Unnamed BMC officials are deeply annoyed. They’ve announced punitive action. First, no increments. Next, termination of service.

I’m laughing hard, really hard at this. Didn’t we think BMC employees left work early (like their brothers and sisters in Mantralaya) because they didn’t think there was work to be done in the first place? That, even more radically, they didn’t turn up for work at all because moonlighting added more zeros to their already fat incomes? And that these indeed were the distinguishing marks of the BMC employee? In fact, I was quite convinced that these practices were cleared at the interview stage itself, before employees were hired: “Repeat after me: I submit humbly to BMC’s long-established work culture. I shall keep my hands free of work at all times and at the same time, keep them well-oiled for the pursuit of lucre.” Stamp, stamp, stamp, hired!

But the unnamed BMC officials quoted in the news report don’t seem to see it that way. They complain that early leavers are costing the corporation a loss of 58,000 man hours per day, at half an hour per head, and (excuse me while I roll on the floor), “affecting the BMC’s work culture and tarnishing its image”!

Image for heaven’s sake! Like the BMC is listed repeatedly as one of our most corrupt organisations? Like its employees sit on files, not chairs at the workplace and “misplace” said files the moment their contents begin to irritate their backsides? Like they treat octroi as a golden egg laying goose in their back yards or…need I go on?

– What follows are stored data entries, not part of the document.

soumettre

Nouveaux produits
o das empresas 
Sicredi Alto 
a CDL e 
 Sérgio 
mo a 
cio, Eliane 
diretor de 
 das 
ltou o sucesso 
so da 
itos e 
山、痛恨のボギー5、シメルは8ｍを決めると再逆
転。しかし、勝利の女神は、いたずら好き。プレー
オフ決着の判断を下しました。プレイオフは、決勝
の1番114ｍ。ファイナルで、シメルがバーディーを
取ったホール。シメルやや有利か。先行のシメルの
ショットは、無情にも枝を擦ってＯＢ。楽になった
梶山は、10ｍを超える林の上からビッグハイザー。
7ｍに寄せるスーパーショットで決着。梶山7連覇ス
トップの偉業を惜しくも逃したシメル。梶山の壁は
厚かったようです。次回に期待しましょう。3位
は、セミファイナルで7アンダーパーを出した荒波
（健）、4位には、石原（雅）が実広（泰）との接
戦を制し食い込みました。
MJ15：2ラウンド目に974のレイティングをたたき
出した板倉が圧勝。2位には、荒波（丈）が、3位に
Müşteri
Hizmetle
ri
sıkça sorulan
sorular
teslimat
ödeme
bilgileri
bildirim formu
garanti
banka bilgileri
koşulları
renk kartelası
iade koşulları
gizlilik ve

As I pick myself off the floor, irony strikes. Our contractor who is doing some knocking and plastering work on our old building because it’s been leaking for years and peepul trees have been growing out of its back, calls to say there are some BMC chaps downstairs asking for 5,000 rupees because we are repairing our building and can you spare the cash? Never in my entire considerably long life, have I bribed. If this had been my personal work, I still would not have done so. But my 96-year-old upstairs neighbour has been worrying herself sick about the leaky walls falling in on her with the monsoon setting in.

I fished out the required 5,000 rupees from my emergency fund and handed it over to the contractor in utter humiliation. I watched the oily transaction from my verandah. The recipients of the booty were four strapping young men, smartly dressed, one in a fancy jerkin. They pocketed 4000 rupees and gave the contractor a receipt for 1000 rupees—a fine for some obscure rule they must have accused him of breaking. I am now part of the system.

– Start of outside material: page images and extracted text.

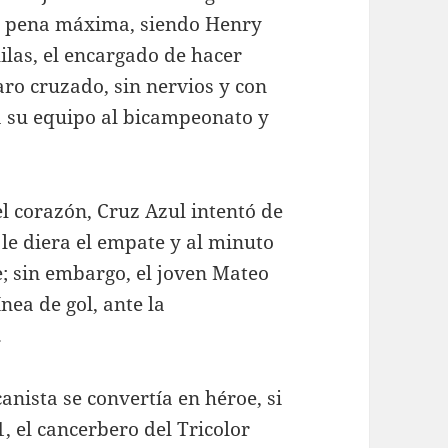
 la pena máxima, siendo Henry
ilas, el encargado de hacer
aro cruzado, sin nervios y con
 a su equipo al bicampeonato y
 el corazón, Cruz Azul intentó de
le diera el empate y al minuto
; sin embargo, el joven Mateo
nea de gol, ante la
.
anista se convertía en héroe, si
1, el cancerbero del Tricolor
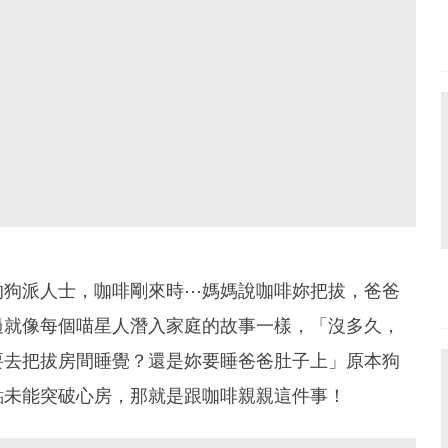
的狗派人士，咖啡剛來時⋯媽媽說咖啡妳把拔，爸爸
過就像每個喵星人潛入家庭的故事一樣，「沒多久，
要去把拔房間睡覺？還是妳要睡爸爸肚子上」原本狗
點未能突破心房，那就是跟咖啡親親這件事！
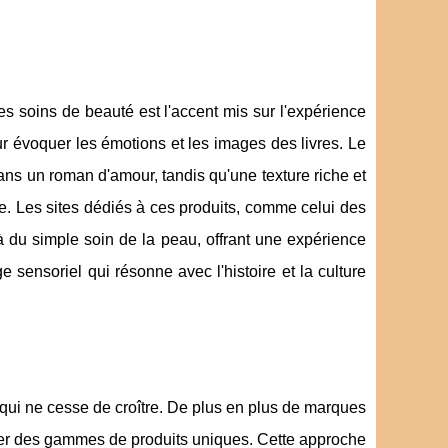
les soins de beauté est l'accent mis sur l'expérience
ur évoquer les émotions et les images des livres. Le
ans un roman d'amour, tandis qu'une texture riche et
e. Les sites dédiés à ces produits, comme celui des
là du simple soin de la peau, offrant une expérience
ge sensoriel qui résonne avec l'histoire et la culture
e qui ne cesse de croître. De plus en plus de marques
poser des gammes de produits uniques. Cette approche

BMC take a bow. Your image shines bright and clear. When a beggar puts his hand out to us, we tell him moralistically to work, not beg. When your men put their hands out to us, we dare not utter the word work. We simply pay up.

1 comment:

shanta said...

You have often left comments on my posts in a language I do not know. Since you read my posts you must be understanding English. I wish you would write your comments in English so I know what you are saying. Thanks.